Jing Huang, Kanti Bajpai and Kishore Mahbubani of Foreign Policy explore the China - India rivalry in depth

Best web: This lengthy piece examines the similarities between China ( FXI , quote ) and India ( INDY , quote ) as they emerge as world powers. There are fears they will become rivals leading to severe tension or worse. The authors persuasively argue both nations have much more in common and that mutual interests will ultimately outweigh any determination to start conflict. There are three major sticking points that could exacerbate tensions. First, the border dispute which has been ongoing for several decades in the Himalayas to which there's no end in sight. Second, Pakistan has been a contentious issue. However, Islamic extremism and terrorists harboring there seems to be muting China's enthusiasm for the alliance. Lastly, shared rivers between the nations may foment discord over water rights. For now, there appears to be open dialogue as the shared goals and interests of both countries are practically indistinguishable.

Arvind Subramanian of the Peterson Institute for International Economics discusses what India's inability to provide power suggests about the country's governance

Best web: Subramanian takes a very critical view of the Indian power situation after this week's massive blackouts. He notes many individuals residing in rural India are frequently without power. The high costs incurred by the country's inefficient grid means companies are forced to pay higher rates and are less competitive. Subramanian argues the efficiency of power distribution within a state, as measured by transmission and distribution losses, is a good proxy for determining its quality of governance. When assessed by this metric, India scores very poorly. The author wonders why Indian voters are willing to tolerate such incompetence. Like the salt shortages during the time of Gandhi, power shortages today could prove to be a revolutionary force if the government does not act quickly to improve its grid.
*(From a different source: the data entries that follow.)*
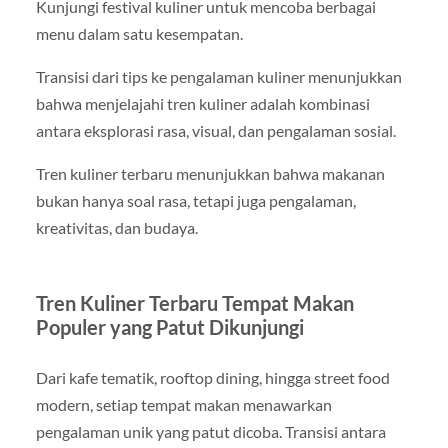
Kunjungi festival kuliner untuk mencoba berbagai
menu dalam satu kesempatan.
Transisi dari tips ke pengalaman kuliner menunjukkan
bahwa menjelajahi tren kuliner adalah kombinasi
antara eksplorasi rasa, visual, dan pengalaman sosial.
Tren kuliner terbaru menunjukkan bahwa makanan
bukan hanya soal rasa, tetapi juga pengalaman,
kreativitas, dan budaya.
Tren Kuliner Terbaru Tempat Makan
Populer yang Patut Dikunjungi
Dari kafe tematik, rooftop dining, hingga street food
modern, setiap tempat makan menawarkan
pengalaman unik yang patut dicoba. Transisi antara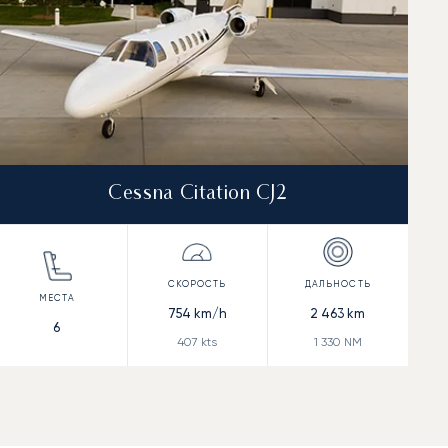
Cessna Citation CJ2
754
km/h
2 463
km
6
407
kts
1 330
NM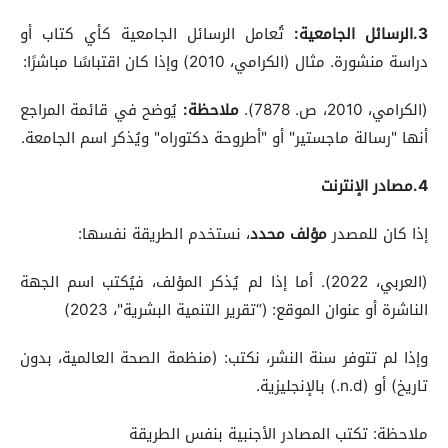
3.الرسائل الجامعية
:
تُعامل الرسائل الجامعية كأي كتاب أو
دراسة منشورة. مثال (الكرامي، 2010) وإذا كان اقتباسًا مباشرًا:
(الكرامي، 2010، ص. 7878).
ملاحظة
:
يُوضح في قائمة المراجع
أنها "رسالة ماجستير" أو "أطروحة دكتوراه" ويُذكر اسم الجامعة.
4.مصادر الإنترنت
إذا كان للمصدر
مؤلف محدد
، نستخدم الطريقة نفسها:
(العربي، 2022). أما إذا لم يُذكر المؤلف، فيُكتب اسم الجهة
الناشرة أو عنوان الموقع: (“تقرير التنمية البشرية"، 2023)
وإذا لم تتوفر سنة النشر، نكتب: (منظمة الصحة العالمية، بدون
تاريخ) أو (n.d.) بالإنجليزية.
ملاحظة: تكتب المصادر الأجنبية بنفس الطريقة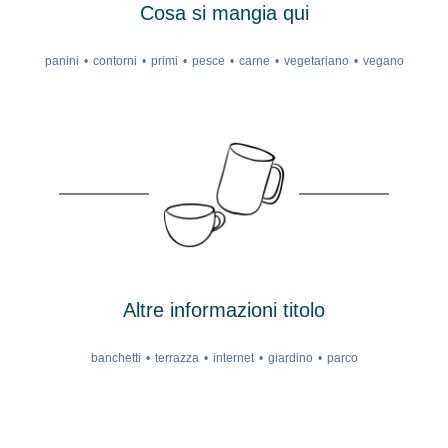
Cosa si mangia qui
panini
contorni
primi
pesce
carne
vegetariano
vegano
Altre informazioni titolo
banchetti
terrazza
internet
giardino
parco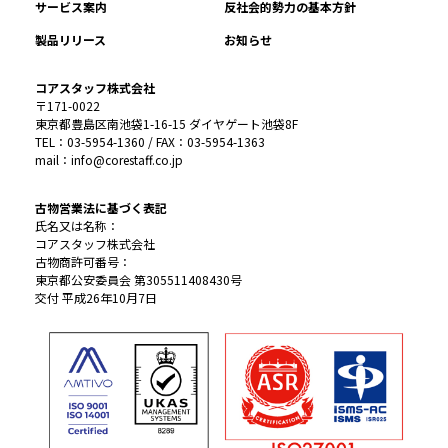
サービス案内
反社会的勢力の基本方針
製品リリース
お知らせ
コアスタッフ株式会社
〒171-0022
東京都豊島区南池袋1-16-15 ダイヤゲート池袋8F
TEL：03-5954-1360 / FAX：03-5954-1363
mail：info@corestaff.co.jp
古物営業法に基づく表記
氏名又は名称：
コアスタッフ株式会社
古物商許可番号：
東京都公安委員会 第305511408430号
交付 平成26年10月7日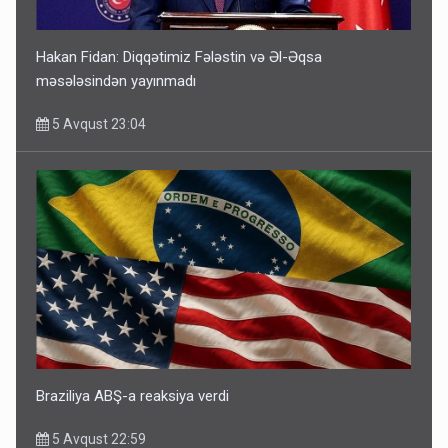
Hakan Fidan: Diqqətimiz Fələstin və Əl-Əqsa
məsələsindən yayınmadı
5 Avqust 23:04
Braziliya ABŞ-a reaksiya verdi
5 Avqust 22:59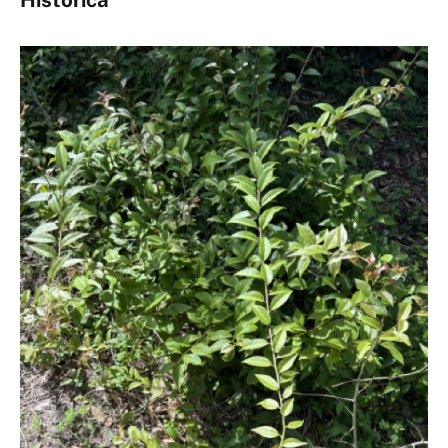
Histórica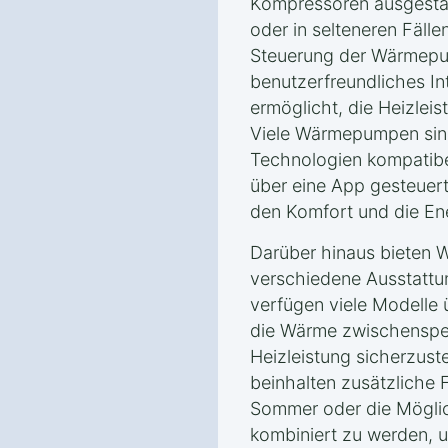
Kompressoren ausgestatt
oder in selteneren Fäll
Steuerung der Wärmepum
benutzerfreundliches In
ermöglicht, die Heizleis
Viele Wärmepumpen sin
Technologien kompatibe
über eine App gesteuer
den Komfort und die Ene
Darüber hinaus bieten
verschiedene Ausstattu
verfügen viele Modelle ü
die Wärme zwischenspei
Heizleistung sicherzust
beinhalten zusätzliche 
Sommer oder die Möglic
kombiniert zu werden, 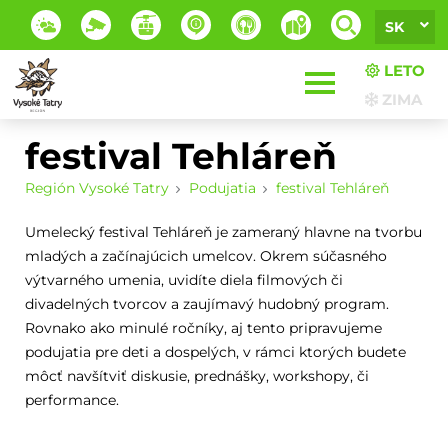
SK
LETO
ZIMA
festival Tehláreň
Región Vysoké Tatry
Podujatia
festival Tehláreň
Umelecký festival Tehláreň je zameraný hlavne na tvorbu
mladých a začínajúcich umelcov. Okrem súčasného
výtvarného umenia, uvidíte diela filmových či
divadelných tvorcov a zaujímavý hudobný program.
Rovnako ako minulé ročníky, aj tento pripravujeme
podujatia pre deti a dospelých, v rámci ktorých budete
môcť navšítviť diskusie, prednášky, workshopy, či
performance.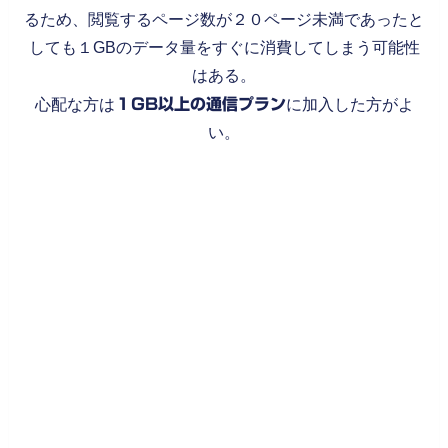
るため、閲覧するページ数が２０ページ未満であったと
しても１GBのデータ量をすぐに消費してしまう可能性
はある。
心配な方は
１GB以上の通信プラン
に加入した方がよ
い。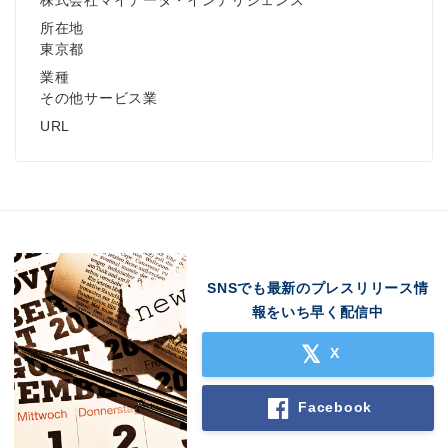
株式会社マイデータ・インテリジェンス
所在地
東京都
業種
その他サービス業
URL
SNSでも最新のプレスリリース情
報をいち早く配信中
X
Facebook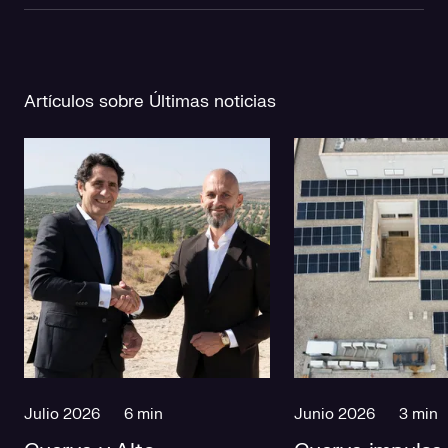
Artículos sobre Últimas noticias
Julio 2026
6 min
Junio 2026
3 min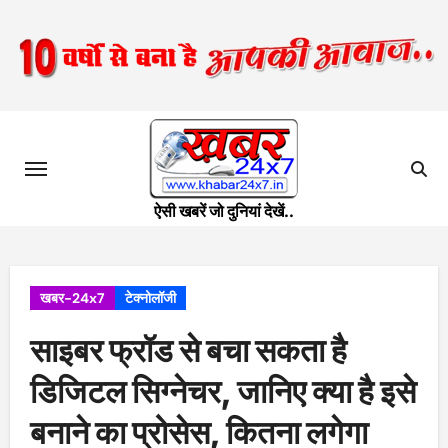
Skip
to
content
ऐसी खबरें जो दुनियां देखें..
खबर-24x7
टेक्नोलॉजी
साइबर फ्रॉड से बचा सकता है
डिजिटल सिग्नेचर, जानिए क्या है इसे
बनाने का प्रोसेस, कितना लगेगा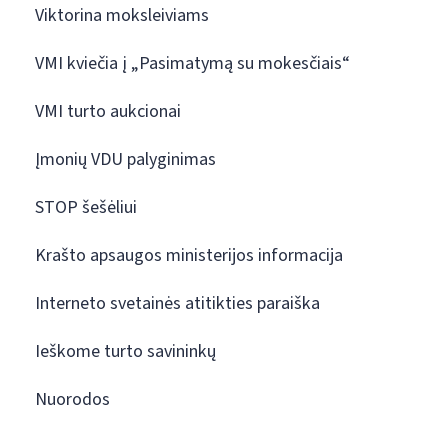
Viktorina moksleiviams
VMI kviečia į „Pasimatymą su mokesčiais“
VMI turto aukcionai
Įmonių VDU palyginimas
STOP šešėliui
Krašto apsaugos ministerijos informacija
Interneto svetainės atitikties paraiška
Ieškome turto savininkų
Nuorodos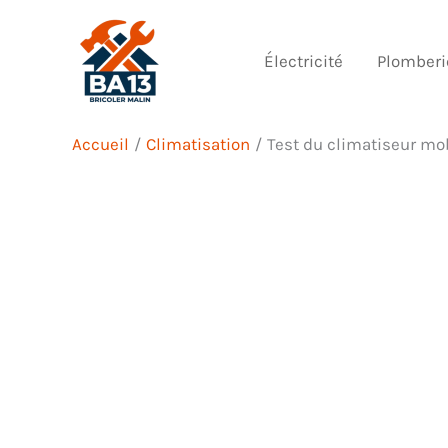
Aller
au
Électricité
Plomberi
contenu
Accueil
Climatisation
Test du climatiseur mo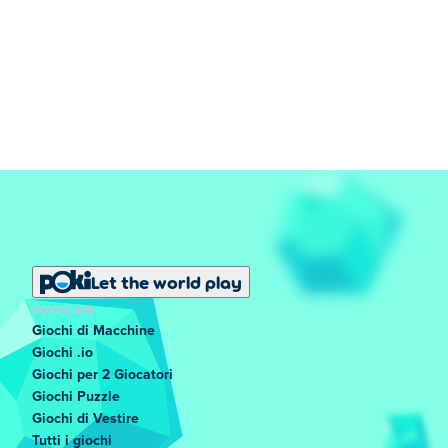
Let the world play
POPOLARE
Giochi di Macchine
Giochi .io
Giochi per 2 Giocatori
Giochi Puzzle
Giochi di Vestire
Tutti i giochi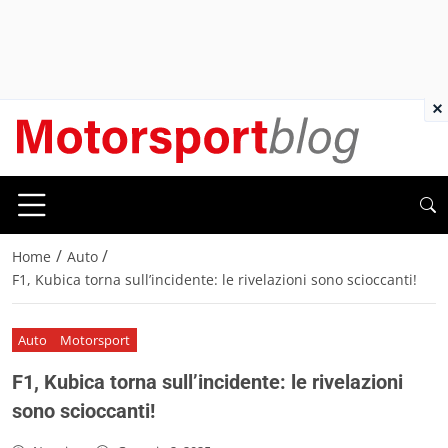
×
/
/
Home
Auto
F1, Kubica torna sull’incidente: le rivelazioni sono scioccanti!
Auto
Motorsport
F1, Kubica torna sull’incidente: le rivelazioni
sono scioccanti!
Hugh L. Stephens of the China Power blog covers the difficulty state-owned enterprises face when investing in resources in North America

Best web: Many of the largest companies in emerging markets are state-owned enterprises, which are increasingly running into difficulties when trying to expand into North America. China National Offshore Oil Corp ( CEO , quote ) is one such company, with its bid to acquire Nexen Inc. ( NXY , quote ), a global oil company based in Canada. There is mixed sentiment within Canada as to whether the government should approve the merger. Nexen has holdings in the Gulf of Mexico, so the merger must also receive U.S. regulators' seal of approval. The sentiment against China is much more palpable in the U.S. so ultimately, Nexen may be forced to divest itself from its Gulf of Mexico holdings to ensure the merger goes through. Should it eventually receive approval, other SOEs may be emboldened to make forays into North America, potentially giving Beijing, Moscow, etc, increased influence over resources in America's backyard.

Audrey D'Angelo of the Independent Online of South Africa reports on the growth of winter tourism in South Africa

Best web: Being an official member of the BRICS has really boosted tourism in South Africa ( EZA , quote ). More people are visiting from China, Brazil ( EWZ , quote ), and India on business and staying for prolonged periods. This has been a boon to the economy, creating service sector jobs that would not have otherwise been available. Visitors from India are the most likely to be traveling on business, while those from Brazil and China were more likely to be visiting on holiday. There was no mention of tourists from Russia.

Joseph Hogue of Emerging Money examines the reason behind the recent Colombian central bank rate cut

Best web: For the first time since 2010, the Colombian central bank cut interest rates. Even though economic growth is strong and foreign investment continues to pour in, the bank cut rates in order slow the peso's appreciation. A strong peso has been inhibiting the competitiveness of Colombian exports, leading to a recent decline in manufacturing. The Global X FTSE Colombia 20 ( GXG , quote ) has appreciated over 14% year to date.




The views and opinions expressed herein are the views and opinions of the author and do not necessarily reflect those of The NASDAQ OMX Group, Inc.